NEWSCLAIMS: A New Benchmark for Claim Detection from News with Attribute Knowledge
Document Type
Conference Proceeding
Publication Title
Proceedings of the 2022 Conference on Empirical Methods in Natural Language Processing, EMNLP 2022
Abstract
Claim detection and verification are crucial for news understanding and have emerged as promising technologies for mitigating misinformation and disinformation in the news.
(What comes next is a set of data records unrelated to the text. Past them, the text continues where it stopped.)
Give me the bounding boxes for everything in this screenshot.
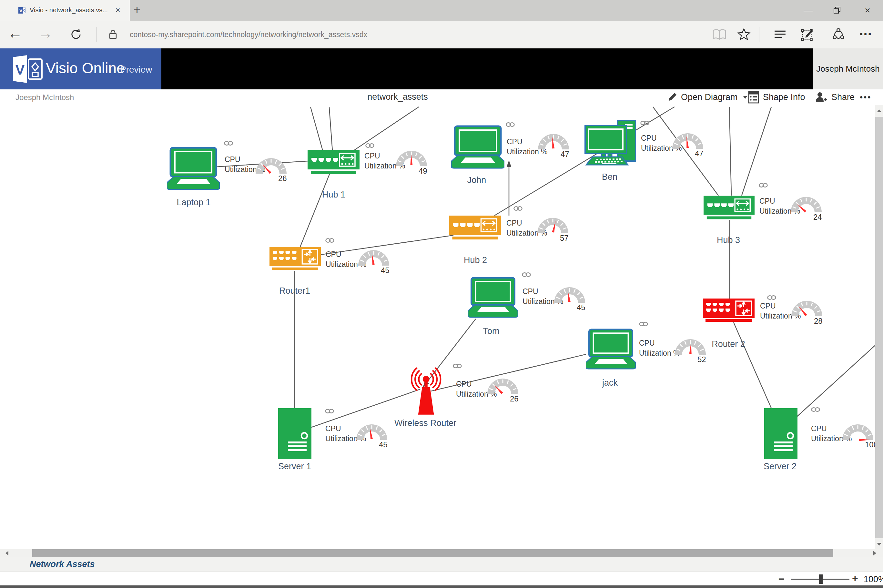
zoom-out-button[interactable]: − — [778, 573, 784, 585]
hyperlink-icon[interactable] — [506, 122, 515, 129]
cpu-gauge-server-2[interactable] — [842, 423, 874, 443]
page-tab-network-assets[interactable]: Network Assets — [30, 559, 95, 569]
hyperlink-icon[interactable] — [811, 407, 820, 413]
share-icon[interactable] — [832, 28, 845, 42]
browser-address-bar: ← → contoso-my.sharepoint.com/technology… — [0, 21, 883, 48]
node-label-router-1: Router1 — [253, 286, 337, 296]
node-label-hub-3: Hub 3 — [687, 235, 771, 245]
cpu-gauge-value: 45 — [379, 440, 402, 449]
hyperlink-icon[interactable] — [759, 183, 768, 189]
hyperlink-icon[interactable] — [325, 409, 334, 415]
cpu-gauge-router-1[interactable] — [358, 249, 390, 268]
document-toolbar: Joesph McIntosh network_assets Open Diag… — [0, 89, 883, 105]
horizontal-scrollbar-thumb[interactable] — [32, 549, 833, 557]
open-diagram-button[interactable]: Open Diagram — [667, 89, 747, 105]
hyperlink-icon[interactable] — [224, 141, 233, 147]
cpu-gauge-value: 47 — [561, 150, 583, 159]
forward-icon: → — [38, 24, 53, 42]
node-hub-1[interactable] — [307, 150, 360, 175]
url-text[interactable]: contoso-my.sharepoint.com/technology/net… — [130, 30, 367, 39]
add-person-icon — [815, 91, 828, 104]
scroll-down-icon[interactable] — [877, 543, 882, 548]
node-label-tom: Tom — [449, 326, 533, 336]
reading-view-icon — [712, 28, 727, 42]
favorites-star-icon[interactable] — [737, 28, 751, 43]
node-label-john: John — [435, 175, 519, 185]
node-tom[interactable] — [468, 276, 518, 320]
hyperlink-icon[interactable] — [453, 363, 462, 370]
vertical-scrollbar-thumb[interactable] — [875, 117, 883, 538]
share-button[interactable]: Share — [815, 89, 855, 105]
cpu-gauge-value: 100 — [865, 440, 875, 449]
window-close-button[interactable]: × — [857, 0, 878, 21]
zoom-in-button[interactable]: + — [852, 573, 858, 585]
app-title: Visio Online — [46, 59, 125, 77]
browser-tab-bar: V Visio - network_assets.vs... × + — × — [0, 0, 883, 21]
hyperlink-icon[interactable] — [640, 120, 649, 127]
node-hub-2[interactable] — [448, 216, 502, 241]
node-label-server-2: Server 2 — [738, 462, 822, 471]
refresh-icon[interactable] — [70, 28, 82, 42]
tab-close-icon[interactable]: × — [112, 5, 123, 15]
node-label-hub-1: Hub 1 — [292, 190, 376, 200]
scroll-right-icon[interactable] — [873, 551, 879, 555]
zoom-slider-thumb[interactable] — [819, 574, 823, 584]
hyperlink-icon[interactable] — [325, 238, 334, 244]
node-label-wireless-router: Wireless Router — [384, 418, 467, 428]
browser-tab[interactable]: V Visio - network_assets.vs... × — [0, 0, 130, 21]
shape-info-button[interactable]: Shape Info — [748, 89, 805, 105]
cpu-gauge-hub-3[interactable] — [790, 195, 822, 215]
cpu-gauge-wireless-router[interactable] — [487, 377, 519, 397]
hyperlink-icon[interactable] — [513, 206, 523, 212]
chevron-down-icon — [743, 96, 747, 99]
svg-text:V: V — [19, 8, 22, 13]
node-hub-3[interactable] — [703, 195, 754, 221]
visio-logo[interactable]: V Visio Online Preview — [0, 48, 161, 89]
node-router-2[interactable] — [703, 298, 754, 324]
node-label-ben: Ben — [568, 172, 652, 182]
node-router-1[interactable] — [270, 247, 321, 272]
window-minimize-button[interactable]: — — [798, 0, 819, 21]
cpu-gauge-tom[interactable] — [553, 286, 586, 306]
scroll-left-icon[interactable] — [3, 551, 8, 555]
back-icon[interactable]: ← — [8, 24, 22, 42]
shape-info-icon — [748, 91, 759, 104]
hyperlink-icon[interactable] — [639, 321, 648, 328]
settings-more-icon[interactable]: ••• — [860, 29, 873, 39]
cpu-gauge-laptop-1[interactable] — [255, 156, 287, 177]
cpu-gauge-hub-1[interactable] — [395, 149, 427, 169]
pencil-icon — [667, 92, 677, 102]
toolbar-more-icon[interactable]: ••• — [860, 92, 871, 102]
visio-logo-icon: V — [8, 54, 45, 84]
diagram-canvas[interactable]: Laptop 1CPUUtilization % 26 Hub 1CPUUtil… — [0, 105, 875, 549]
cpu-gauge-value: 52 — [697, 355, 720, 364]
cpu-gauge-ben[interactable] — [672, 132, 704, 152]
web-note-icon[interactable] — [801, 28, 814, 42]
author-name: Joesph McIntosh — [15, 93, 74, 102]
node-laptop-1[interactable] — [167, 147, 220, 191]
node-server-2[interactable] — [764, 408, 798, 460]
node-label-laptop-1: Laptop 1 — [152, 198, 235, 207]
node-wireless-router[interactable] — [408, 364, 445, 416]
cpu-gauge-value: 49 — [418, 166, 441, 176]
hyperlink-icon[interactable] — [767, 295, 776, 302]
hyperlink-icon[interactable] — [365, 143, 374, 149]
cpu-gauge-router-2[interactable] — [791, 299, 823, 319]
node-ben[interactable] — [584, 120, 636, 167]
window-restore-icon[interactable] — [827, 0, 847, 21]
hyperlink-icon[interactable] — [522, 272, 531, 279]
node-label-hub-2: Hub 2 — [433, 255, 517, 265]
signed-in-user[interactable]: Joseph McIntosh — [813, 48, 883, 89]
node-john[interactable] — [451, 125, 504, 170]
tab-title: Visio - network_assets.vs... — [30, 6, 108, 14]
new-tab-button[interactable]: + — [133, 3, 140, 17]
node-jack[interactable] — [586, 328, 636, 372]
hub-icon[interactable] — [774, 30, 786, 40]
node-server-1[interactable] — [278, 408, 312, 460]
cpu-gauge-server-1[interactable] — [356, 423, 388, 443]
cpu-gauge-hub-2[interactable] — [537, 216, 569, 236]
scroll-up-icon[interactable] — [877, 107, 882, 112]
app-title-suffix: Preview — [120, 64, 152, 75]
cpu-gauge-jack[interactable] — [674, 338, 706, 358]
cpu-gauge-john[interactable] — [537, 132, 570, 152]
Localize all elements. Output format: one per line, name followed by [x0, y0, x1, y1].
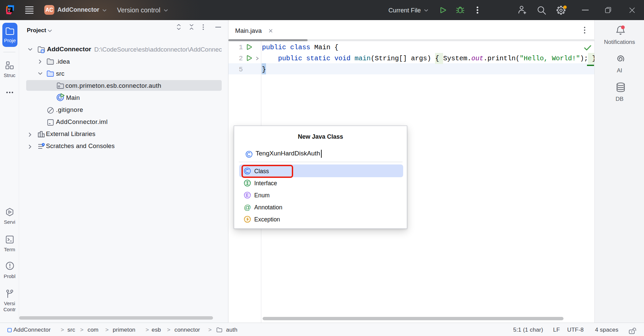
svg-text:IJ: IJ — [8, 7, 10, 11]
svg-text:@: @ — [244, 204, 251, 211]
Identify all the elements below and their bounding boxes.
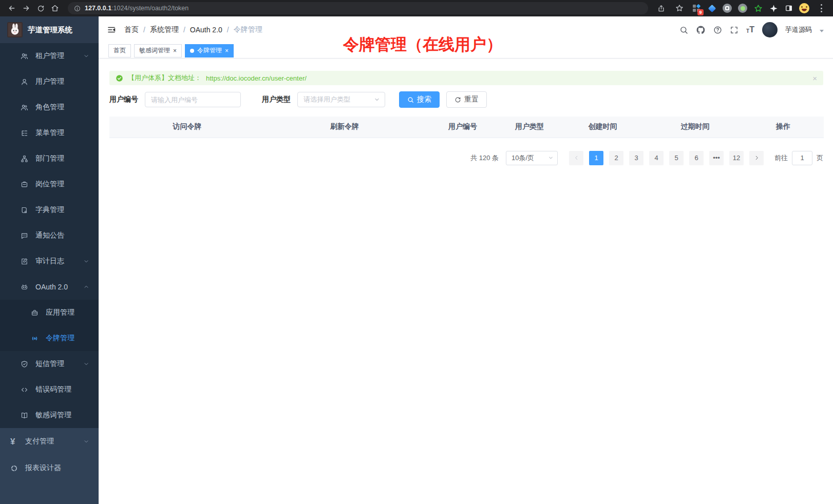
- menu-tree-icon: [21, 129, 29, 137]
- user-type-label: 用户类型: [262, 95, 291, 104]
- extension-grid-icon[interactable]: 9: [691, 3, 702, 13]
- user-name[interactable]: 芋道源码: [785, 25, 812, 34]
- prev-page-button[interactable]: [569, 151, 583, 165]
- fullscreen-icon[interactable]: [730, 26, 739, 34]
- sidebar-item-user[interactable]: 用户管理: [0, 69, 99, 94]
- page-button-4[interactable]: 4: [649, 151, 664, 165]
- sidebar-item-tenant[interactable]: 租户管理: [0, 43, 99, 69]
- sidebar-item-dept[interactable]: 部门管理: [0, 146, 99, 171]
- sidebar-item-post[interactable]: 岗位管理: [0, 171, 99, 197]
- bookmark-star-icon[interactable]: [673, 2, 686, 15]
- sidebar-item-report[interactable]: 报表设计器: [0, 455, 99, 481]
- user-id-label: 用户编号: [109, 95, 138, 104]
- sidebar-item-sensitive[interactable]: 敏感词管理: [0, 402, 99, 428]
- page-button-12[interactable]: 12: [729, 151, 744, 165]
- home-icon[interactable]: [48, 2, 62, 15]
- sidebar-item-label: 用户管理: [35, 77, 64, 86]
- tab-close-icon[interactable]: ×: [225, 48, 229, 54]
- breadcrumb-home[interactable]: 首页: [124, 25, 139, 34]
- app-logo[interactable]: 芋道管理系统: [0, 16, 99, 43]
- user-id-input[interactable]: [145, 92, 241, 107]
- share-icon[interactable]: [654, 2, 668, 15]
- tab-首页[interactable]: 首页: [108, 44, 131, 57]
- search-button[interactable]: 搜索: [399, 91, 440, 108]
- sidebar-item-sms[interactable]: 短信管理: [0, 351, 99, 377]
- page-size-select[interactable]: 10条/页: [506, 151, 558, 165]
- goto-page-input[interactable]: [792, 151, 812, 165]
- column-header: 用户编号: [424, 117, 501, 138]
- user-type-select[interactable]: 请选择用户类型: [297, 92, 385, 107]
- browser-menu-icon[interactable]: [815, 2, 828, 15]
- recorder-extension-icon[interactable]: [737, 3, 748, 13]
- sidebar: 芋道管理系统 租户管理用户管理角色管理菜单管理部门管理岗位管理字典管理通知公告审…: [0, 16, 99, 504]
- profile-emoji-icon[interactable]: [799, 3, 809, 13]
- active-dot: [190, 49, 194, 53]
- refresh-icon: [455, 96, 461, 103]
- sidebar-item-dict[interactable]: 字典管理: [0, 197, 99, 223]
- book-open-icon: [21, 412, 29, 419]
- pagination: 共 120 条 10条/页 123456•••12 前往 页: [109, 151, 823, 165]
- success-check-icon: [116, 74, 123, 82]
- sidebar-item-token[interactable]: 令牌管理: [0, 325, 99, 351]
- gem-extension-icon[interactable]: [707, 3, 717, 13]
- green-star-extension-icon[interactable]: [753, 3, 763, 13]
- browser-toolbar: 127.0.0.1:1024/system/oauth2/token 9: [0, 0, 833, 16]
- sidebar-item-notice[interactable]: 通知公告: [0, 223, 99, 248]
- command-extension-icon[interactable]: [722, 3, 732, 13]
- dict-icon: [21, 206, 29, 214]
- breadcrumb: 首页/ 系统管理/ OAuth 2.0/ 令牌管理: [124, 25, 262, 34]
- sidebar-item-menu[interactable]: 菜单管理: [0, 120, 99, 146]
- next-page-button[interactable]: [749, 151, 764, 165]
- breadcrumb-oauth[interactable]: OAuth 2.0: [190, 26, 222, 34]
- avatar[interactable]: [762, 22, 778, 37]
- tab-label: 敏感词管理: [139, 46, 170, 55]
- chevron-down-icon[interactable]: [820, 30, 824, 32]
- page-button-3[interactable]: 3: [629, 151, 643, 165]
- side-panel-icon[interactable]: [784, 3, 794, 13]
- back-icon[interactable]: [5, 2, 18, 15]
- signal-icon: [31, 335, 39, 342]
- sidebar-item-oauth-app[interactable]: 应用管理: [0, 300, 99, 325]
- github-icon[interactable]: [696, 25, 706, 35]
- sidebar-submenu-block: 租户管理用户管理角色管理菜单管理部门管理岗位管理字典管理通知公告审计日志OAut…: [0, 43, 99, 428]
- goto-label: 前往: [774, 153, 788, 163]
- doc-link[interactable]: https://doc.iocoder.cn/user-center/: [206, 74, 307, 82]
- forward-icon[interactable]: [20, 2, 33, 15]
- sidebar-item-label: 菜单管理: [35, 128, 64, 138]
- tab-令牌管理[interactable]: 令牌管理×: [185, 44, 234, 57]
- sidebar-collapse-icon[interactable]: [107, 25, 116, 34]
- page-button-6[interactable]: 6: [689, 151, 704, 165]
- pinwheel-extension-icon[interactable]: [768, 3, 779, 13]
- doc-alert: 【用户体系】文档地址： https://doc.iocoder.cn/user-…: [109, 71, 823, 85]
- tab-close-icon[interactable]: ×: [173, 48, 177, 54]
- page-button-1[interactable]: 1: [589, 151, 603, 165]
- page-button-5[interactable]: 5: [669, 151, 684, 165]
- page-content: 【用户体系】文档地址： https://doc.iocoder.cn/user-…: [99, 59, 833, 504]
- help-icon[interactable]: [713, 26, 722, 34]
- reload-icon[interactable]: [34, 2, 47, 15]
- font-size-icon[interactable]: TT: [746, 26, 754, 34]
- sidebar-item-role[interactable]: 角色管理: [0, 94, 99, 120]
- page-button-2[interactable]: 2: [609, 151, 623, 165]
- header-search-icon[interactable]: [679, 26, 688, 34]
- address-bar[interactable]: 127.0.0.1:1024/system/oauth2/token: [68, 2, 648, 14]
- search-form: 用户编号 用户类型 请选择用户类型 搜索 重置: [109, 91, 823, 108]
- more-pages-button[interactable]: •••: [709, 151, 724, 165]
- alert-close-icon[interactable]: ×: [812, 74, 817, 83]
- column-header: 过期时间: [648, 117, 743, 138]
- annotation-overlay-text: 令牌管理（在线用户）: [343, 34, 502, 55]
- sidebar-item-pay[interactable]: ¥支付管理: [0, 428, 99, 455]
- shield-icon: [21, 360, 29, 368]
- sidebar-item-audit[interactable]: 审计日志: [0, 248, 99, 274]
- site-info-icon[interactable]: [74, 5, 81, 12]
- breadcrumb-system[interactable]: 系统管理: [150, 25, 179, 34]
- extension-badge: 9: [697, 9, 704, 15]
- sidebar-item-oauth[interactable]: OAuth 2.0: [0, 274, 99, 300]
- chevron-down-icon: [83, 53, 89, 59]
- sidebar-item-errcode[interactable]: 错误码管理: [0, 377, 99, 402]
- reset-button[interactable]: 重置: [446, 91, 487, 108]
- tenant-icon: [21, 52, 29, 60]
- sidebar-item-label: 岗位管理: [35, 180, 64, 189]
- tab-敏感词管理[interactable]: 敏感词管理×: [134, 44, 182, 57]
- sidebar-toplevel-block: ¥支付管理报表设计器: [0, 428, 99, 504]
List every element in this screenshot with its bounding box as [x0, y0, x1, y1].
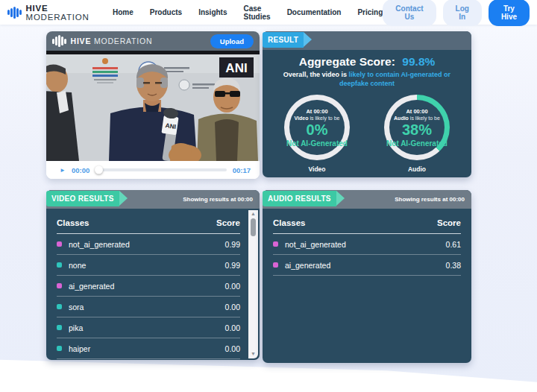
- table-row[interactable]: ai_generated 0.00: [57, 276, 240, 297]
- class-bullet-icon: [57, 262, 62, 268]
- class-score: 0.99: [225, 261, 240, 270]
- video-player-panel: HIVE MODERATION Upload: [46, 31, 260, 179]
- class-label: ai_generated: [69, 282, 114, 291]
- brand-word1: HIVE: [26, 4, 48, 13]
- audio-results-columns: Classes Score: [273, 215, 461, 234]
- video-player-header: HIVE MODERATION Upload: [46, 31, 260, 51]
- video-gauge-percent: 0%: [307, 121, 328, 139]
- gauges-row: At 00:00 Video is likely to be 0% Not AI…: [263, 95, 471, 173]
- video-results-timestamp: Showing results at 00:00: [183, 196, 260, 203]
- audio-results-tag-arrow-icon: [336, 191, 345, 206]
- nav-item-documentation[interactable]: Documentation: [287, 8, 342, 16]
- scroll-up-icon[interactable]: ▲: [251, 210, 256, 218]
- svg-text:ANI: ANI: [165, 121, 177, 130]
- audio-gauge-percent: 38%: [402, 121, 432, 139]
- table-row[interactable]: not_ai_generated 0.99: [57, 234, 240, 255]
- audio-gauge-status: Not AI-Generated: [386, 139, 448, 148]
- class-score: 0.99: [225, 240, 240, 249]
- audio-gauge-ring: At 00:00 Audio is likely to be 38% Not A…: [384, 95, 450, 160]
- audio-results-header: AUDIO RESULTS Showing results at 00:00: [263, 190, 471, 209]
- audio-gauge-suffix: is likely to be: [409, 116, 440, 121]
- top-navigation: HIVE MODERATION Home Products Insights C…: [0, 0, 537, 25]
- scroll-down-icon[interactable]: ▼: [251, 350, 256, 358]
- table-row[interactable]: not_ai_generated 0.61: [273, 234, 461, 255]
- video-scene: ANI ANI: [46, 51, 260, 161]
- try-hive-button[interactable]: Try Hive: [489, 0, 530, 26]
- class-bullet-icon: [57, 304, 62, 309]
- video-gauge-subtitle: Video is likely to be: [295, 116, 340, 121]
- column-score: Score: [216, 218, 240, 227]
- scrollbar-thumb[interactable]: [251, 218, 256, 236]
- video-gauge-time: At 00:00: [306, 108, 327, 115]
- nav-actions: Contact Us Log In Try Hive: [383, 0, 530, 26]
- nav-item-home[interactable]: Home: [113, 8, 134, 16]
- table-row[interactable]: sora 0.00: [57, 297, 240, 317]
- audio-results-table: Classes Score not_ai_generated 0.61 ai_g…: [263, 209, 471, 276]
- summary-highlight: likely to contain AI-generated or deepfa…: [339, 71, 450, 87]
- video-results-columns: Classes Score: [57, 215, 240, 234]
- video-gauge-ring: At 00:00 Video is likely to be 0% Not AI…: [284, 95, 350, 160]
- aggregate-score-label: Aggregate Score:: [299, 55, 395, 68]
- play-button[interactable]: ►: [60, 167, 66, 174]
- player-controls: ► 00:00 00:17: [46, 161, 260, 179]
- video-gauge-suffix: is likely to be: [308, 116, 339, 121]
- ani-watermark: ANI: [219, 57, 254, 78]
- video-gauge-content: At 00:00 Video is likely to be 0% Not AI…: [284, 95, 350, 160]
- video-frame[interactable]: ANI ANI: [46, 51, 260, 161]
- class-bullet-icon: [273, 262, 278, 268]
- svg-text:ANI: ANI: [225, 61, 247, 75]
- nav-links: Home Products Insights Case Studies Docu…: [113, 4, 383, 21]
- contact-us-button[interactable]: Contact Us: [383, 0, 436, 26]
- class-label: sora: [69, 303, 84, 312]
- table-row[interactable]: none 0.99: [57, 255, 240, 276]
- seek-bar[interactable]: [95, 168, 226, 171]
- table-row[interactable]: pika 0.00: [57, 317, 240, 338]
- player-equalizer-icon: [52, 35, 66, 47]
- brand-word2: MODERATION: [26, 13, 90, 22]
- result-tag: RESULT: [263, 32, 312, 48]
- class-score: 0.00: [225, 303, 240, 312]
- video-results-panel: VIDEO RESULTS Showing results at 00:00 C…: [46, 190, 260, 360]
- class-score: 0.00: [225, 344, 240, 353]
- result-panel: RESULT Aggregate Score: 99.8% Overall, t…: [263, 31, 471, 177]
- nav-item-insights[interactable]: Insights: [198, 8, 227, 16]
- duration: 00:17: [233, 166, 251, 174]
- video-results-header: VIDEO RESULTS Showing results at 00:00: [46, 190, 260, 209]
- aggregate-summary: Overall, the video is likely to contain …: [277, 71, 457, 88]
- aggregate-score: Aggregate Score: 99.8% Overall, the vide…: [263, 55, 471, 88]
- column-classes: Classes: [57, 218, 89, 227]
- player-brand-word2: MODERATION: [94, 37, 152, 45]
- seek-handle[interactable]: [95, 166, 103, 174]
- class-bullet-icon: [57, 325, 62, 330]
- result-tag-arrow-icon: [304, 32, 312, 47]
- audio-gauge-subtitle: Audio is likely to be: [394, 116, 440, 121]
- player-brand-word1: HIVE: [71, 37, 92, 45]
- hive-equalizer-icon: [7, 7, 22, 19]
- video-gauge-status: Not AI-Generated: [286, 139, 348, 148]
- class-bullet-icon: [57, 241, 62, 247]
- video-results-table: Classes Score not_ai_generated 0.99 none…: [46, 209, 260, 359]
- video-gauge-subject: Video: [295, 116, 309, 121]
- audio-results-tag: AUDIO RESULTS: [263, 191, 345, 206]
- video-results-tag-arrow-icon: [119, 191, 128, 206]
- video-gauge-label: Video: [280, 165, 354, 173]
- hive-logo[interactable]: HIVE MODERATION: [7, 4, 92, 22]
- table-row[interactable]: ai_generated 0.38: [273, 255, 461, 276]
- log-in-button[interactable]: Log In: [443, 0, 482, 26]
- table-row[interactable]: haiper 0.00: [57, 338, 240, 359]
- class-bullet-icon: [57, 346, 62, 351]
- audio-gauge-subject: Audio: [394, 116, 409, 121]
- current-time: 00:00: [72, 166, 90, 174]
- nav-item-case-studies[interactable]: Case Studies: [244, 4, 271, 21]
- aggregate-score-value: 99.8%: [402, 55, 435, 68]
- nav-item-pricing[interactable]: Pricing: [357, 8, 383, 16]
- summary-prefix: Overall, the video is: [283, 71, 349, 78]
- class-score: 0.00: [225, 282, 240, 291]
- video-results-tag: VIDEO RESULTS: [46, 191, 128, 206]
- video-results-scrollbar[interactable]: ▲ ▼: [248, 210, 258, 358]
- class-label: not_ai_generated: [69, 240, 130, 249]
- nav-item-products[interactable]: Products: [150, 8, 182, 16]
- upload-button[interactable]: Upload: [210, 34, 254, 48]
- class-score: 0.00: [225, 323, 240, 332]
- video-gauge: At 00:00 Video is likely to be 0% Not AI…: [280, 95, 354, 173]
However, most existing work has focused on claim sentence analysis while overlooking additional crucial attributes (e.g., the claimer and the main object associated with the claim). In this work, we present NEWSCLAIMS, a new benchmark for attribute-aware claim detection in the news domain. We extend the claim detection problem to include extraction of additional attributes related to each claim and release 889 claims annotated over 143 news articles. NEWSCLAIMS aims to benchmark claim detection systems in emerging scenarios, comprising unseen topics with little or no training data. To this end, we see that zero-shot and prompt-based baselines show promising performance on this benchmark, while still considerably behind human performance.
First Page
6002
Last Page
6018
Publication Date
1-1-2022
Recommended Citation
R. Reddy et al., "NEWSCLAIMS: A New Benchmark for Claim Detection from News with Attribute Knowledge," Proceedings of the 2022 Conference on Empirical Methods in Natural Language Processing, EMNLP 2022, pp. 6002 - 6018, Jan 2022.